As the summer of 1948 wore on into the difficult flying months of the fall and winter, the airlift became an exhausting slog. Although Tunner had refined it for maximum efficiency, crews were falling asleep on the flight decks. At Tempelhof, ground marshallers carried fishing poles to rattle on the windows to wake slumbering pilots awaiting takeoff. More than one crew woke up over France on the return flight, having snoozed past their Rhein-Main arrival. Still, the candy drop went on. Inevitably, there were even regulations for the parachutes. They were to be 15-inch squares of light cloth with four 16-inch-long strings for shrouds.
The airlift eventually had 225 C-54s, but only 48 were ever in the air at once, according to Cherny. In the spring of 1949, Tunner organized what he called the Easter Parade. In a single day, 26 million pounds were flown into Berlin in 1398 flights—nearly one a minute. A Russian controller in the four-party control tower bolted down the stairs, saying the airplanes were coming too fast.
The Soviets ended the blockade on May 12, 1949, but the airlift continued through September to build Berlin’s stockpiles. It ended with 277,000 flights and 4.6 billion pounds of cargo. Against the fear of another blockade, Berliners stashed 132 million pounds of wheat, 52 million pounds of canned meat and 15 million pounds of butter, among other supplies. When the Soviet Union collapsed in 1991 and store shelves were bare, Berlin offered to send the surplus it had in warehouses. “The only trouble is,” The New York Times reported, “they don’t know how to deliver it.”

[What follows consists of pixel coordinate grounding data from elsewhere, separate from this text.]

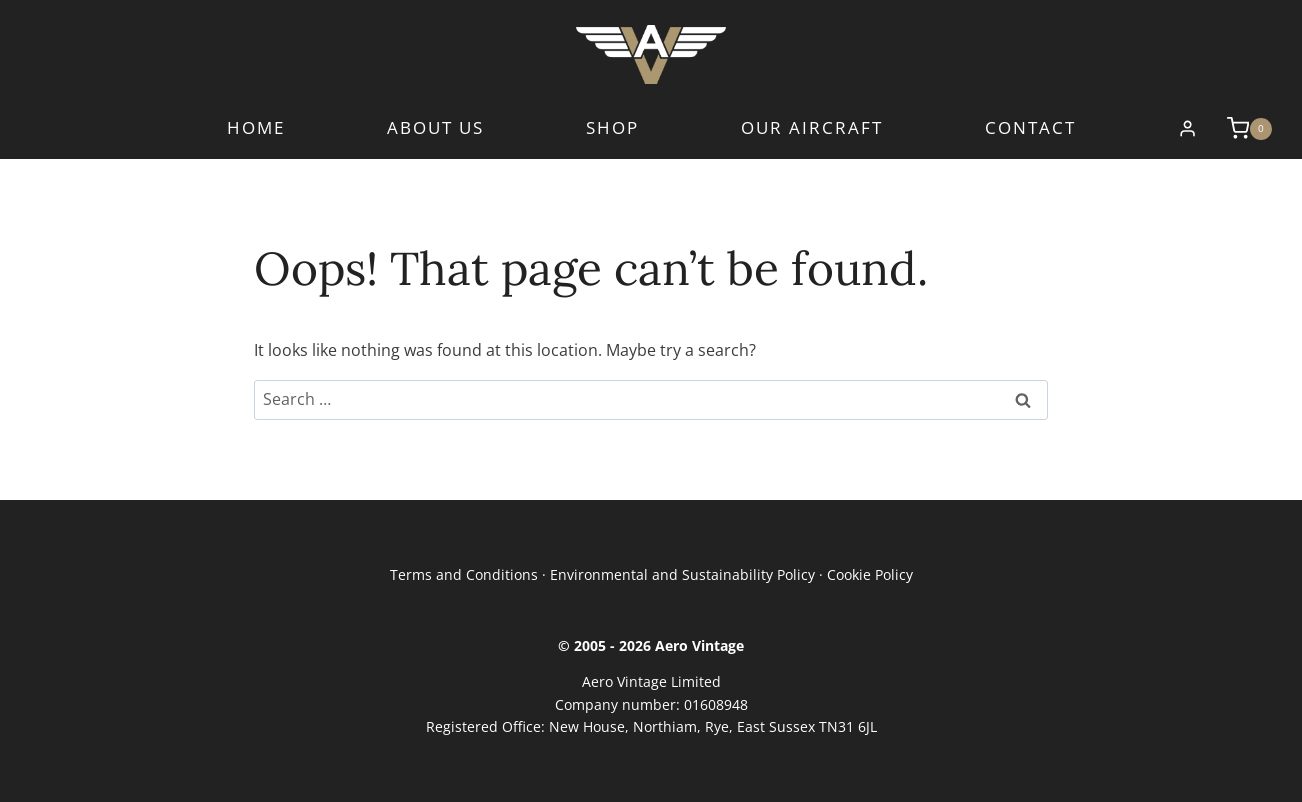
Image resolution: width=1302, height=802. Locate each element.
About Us (435, 128)
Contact (1030, 128)
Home (256, 128)
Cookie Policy (870, 574)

After the airlift, Halvorsen returned to fly the C-74 and remained in the military for 30 years. He retired as a Colonel. His famous gesture was soon forgotten in the U.S. But not in Berlin. When he returned for the 50th anniversary in 1998, he arrived in a C-54. Those kids—now in their 50s and 60s—lined up to shake his hand and pay their respects. One produced a handkerchief parachute and asked his forgiveness for not returning it, as the label directed.
It’s natural to think of Gail Seymour Halvorsen’s promise to those kids that July day in 1948 as an act of great patriotism. Maybe. But I think it an act of great humanity, which is a far more lasting legacy.
In addition to Cherney's excellent history, I can also recommend Richard Reeves' Daring Young Men: The Heroism and Triumph of the Berlin Airlift.